In Ireland we have a plethora of ghost stories and folklore surrounding all things beyond your wildest dreams or is that nightmares? With Halloween fast approaching there is no better time to be sharing some ghost stories from Ireland.
What is an Irish Ghost?
What is the first thing that pops into your head when you hear the word ghost? I can bet the majority of us think of white sheeted beings that jump out of dark spaces and shout “Boo!”. Or maybe the bogey man that hides in the cupboard or under our childhood beds waiting to haunt our dreams.
In fact the word ‘ghost’ has been used to describe any type of paranormal phenomena that cannot be explained.
However unexplainable, in Ireland these ghosts do fall into certain categories and although they do sometimes overlap for the sake of this section of the website they are:
Doubles: Doubles are when different people see the same person in different places at the same time.
Doppelgangers: Doppelganger has found a new life (excuse the pun) in modern language to mean someone that looks identical to someone else but a Doppelganger is actually when a person is seen usually doing the same thing but in two different places.
Vardogers: Vardogers are spirits that precede the witness.
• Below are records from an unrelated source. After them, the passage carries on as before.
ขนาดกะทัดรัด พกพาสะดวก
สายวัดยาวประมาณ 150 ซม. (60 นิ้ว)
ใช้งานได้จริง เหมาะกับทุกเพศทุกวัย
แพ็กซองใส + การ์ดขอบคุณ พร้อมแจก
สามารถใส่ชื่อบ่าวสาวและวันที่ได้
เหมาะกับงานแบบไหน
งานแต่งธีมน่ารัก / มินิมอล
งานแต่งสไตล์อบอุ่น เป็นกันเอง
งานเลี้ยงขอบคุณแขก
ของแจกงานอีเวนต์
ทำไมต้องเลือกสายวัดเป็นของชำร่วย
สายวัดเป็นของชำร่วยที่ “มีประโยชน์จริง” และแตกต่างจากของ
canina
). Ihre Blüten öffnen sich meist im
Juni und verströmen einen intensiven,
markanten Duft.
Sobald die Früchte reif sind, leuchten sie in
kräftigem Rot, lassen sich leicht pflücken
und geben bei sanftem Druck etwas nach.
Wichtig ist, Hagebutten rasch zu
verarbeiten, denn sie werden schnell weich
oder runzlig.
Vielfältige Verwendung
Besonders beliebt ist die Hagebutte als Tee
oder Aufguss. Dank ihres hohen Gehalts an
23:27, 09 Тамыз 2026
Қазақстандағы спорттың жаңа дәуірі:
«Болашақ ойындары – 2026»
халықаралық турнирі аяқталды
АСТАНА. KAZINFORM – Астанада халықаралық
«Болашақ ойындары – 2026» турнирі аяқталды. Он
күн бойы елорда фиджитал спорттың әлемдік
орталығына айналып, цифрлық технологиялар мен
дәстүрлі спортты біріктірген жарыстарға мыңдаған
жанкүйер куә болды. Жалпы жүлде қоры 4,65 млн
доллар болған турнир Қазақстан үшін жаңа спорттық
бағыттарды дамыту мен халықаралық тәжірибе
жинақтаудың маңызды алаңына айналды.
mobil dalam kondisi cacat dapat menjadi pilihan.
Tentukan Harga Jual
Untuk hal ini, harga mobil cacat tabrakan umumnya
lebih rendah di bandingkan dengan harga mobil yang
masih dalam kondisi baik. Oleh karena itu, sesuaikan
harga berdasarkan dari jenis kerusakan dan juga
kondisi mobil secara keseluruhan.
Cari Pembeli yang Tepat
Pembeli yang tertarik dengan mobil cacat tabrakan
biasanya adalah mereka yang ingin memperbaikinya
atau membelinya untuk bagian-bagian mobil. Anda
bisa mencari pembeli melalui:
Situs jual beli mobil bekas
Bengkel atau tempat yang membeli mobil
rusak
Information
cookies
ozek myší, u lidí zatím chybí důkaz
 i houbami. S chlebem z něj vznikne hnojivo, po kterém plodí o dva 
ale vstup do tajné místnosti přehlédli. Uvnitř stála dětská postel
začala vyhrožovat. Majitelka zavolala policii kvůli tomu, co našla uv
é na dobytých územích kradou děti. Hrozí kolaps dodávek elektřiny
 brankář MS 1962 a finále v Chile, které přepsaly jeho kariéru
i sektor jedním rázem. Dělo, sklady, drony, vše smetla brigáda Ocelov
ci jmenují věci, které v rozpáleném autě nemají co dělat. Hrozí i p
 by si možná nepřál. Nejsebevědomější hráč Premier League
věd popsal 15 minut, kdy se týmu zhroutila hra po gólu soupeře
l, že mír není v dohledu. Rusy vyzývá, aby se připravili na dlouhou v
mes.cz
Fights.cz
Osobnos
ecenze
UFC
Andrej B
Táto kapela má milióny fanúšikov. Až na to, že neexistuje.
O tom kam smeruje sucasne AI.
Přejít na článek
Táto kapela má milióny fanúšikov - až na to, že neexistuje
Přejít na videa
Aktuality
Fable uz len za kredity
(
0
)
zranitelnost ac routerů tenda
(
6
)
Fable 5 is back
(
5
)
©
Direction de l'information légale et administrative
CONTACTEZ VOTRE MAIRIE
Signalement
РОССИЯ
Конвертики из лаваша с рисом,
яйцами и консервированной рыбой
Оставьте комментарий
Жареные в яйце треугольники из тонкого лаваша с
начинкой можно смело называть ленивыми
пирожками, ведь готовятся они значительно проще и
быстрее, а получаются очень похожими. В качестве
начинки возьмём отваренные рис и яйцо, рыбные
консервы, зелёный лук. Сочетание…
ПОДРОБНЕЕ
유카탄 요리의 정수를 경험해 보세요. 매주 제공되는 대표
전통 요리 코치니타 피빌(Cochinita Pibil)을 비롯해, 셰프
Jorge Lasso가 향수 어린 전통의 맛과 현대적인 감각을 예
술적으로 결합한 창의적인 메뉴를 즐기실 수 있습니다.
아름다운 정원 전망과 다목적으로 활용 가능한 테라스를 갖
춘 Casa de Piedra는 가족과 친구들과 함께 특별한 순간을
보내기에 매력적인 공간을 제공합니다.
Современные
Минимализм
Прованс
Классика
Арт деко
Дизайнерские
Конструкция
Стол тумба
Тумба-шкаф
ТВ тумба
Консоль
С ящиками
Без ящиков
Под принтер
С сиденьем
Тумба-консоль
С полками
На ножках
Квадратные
So when the person in question arrives at place he/she has never been people whom he/she has never met recognise him/her, kind of like déjà vous in reverse.
This is literally when a person seems to have been transported to another time.
Presences are probably one of the most common ‘ghosts’ they are when the observer gets a strange feeling from a place or item.
Poltergeists are ‘ghosts’ that disturb objects and this can be either mischievous or malicious and this usually centres around one particular living being sometimes said to be young teenage girls.
These ‘ghosts’ usually appear with a message to the living or respond to them somehow.
Replays are images that appear doing the exact same thing at the exact same time at the exact same place.
Sometimes seen in Ireland the Banshee is an old lady or as a beautiful maiden she is always crying and is said to be the harbinger of death usually follows families with an O’ or Mc in the surname.
This is just a brief description of the terms that will be used in this section. If you are from any of the areas mentioned and know anybody who has encountered any of the ghosts or can throw any light on any of the stories included please we’d love to hear from you!
We hope you enjoy the following Irish stories of folklore and don’t forget to listen out for things that go bump in the night but most of all…
- The ghost of Castletown House
- Corney the Dublin poltergeist
- The ghost of Lady Clanbrassil
- The beasts of Tuamgraney
- The Death Coach of Ballyduff
- The ghost of Carlingford Rectory
- The Mary Carrick poltergeist
- The Derrygonnelly Farmhouse
First published on October 22, 2016 and last modified on February 19, 2017.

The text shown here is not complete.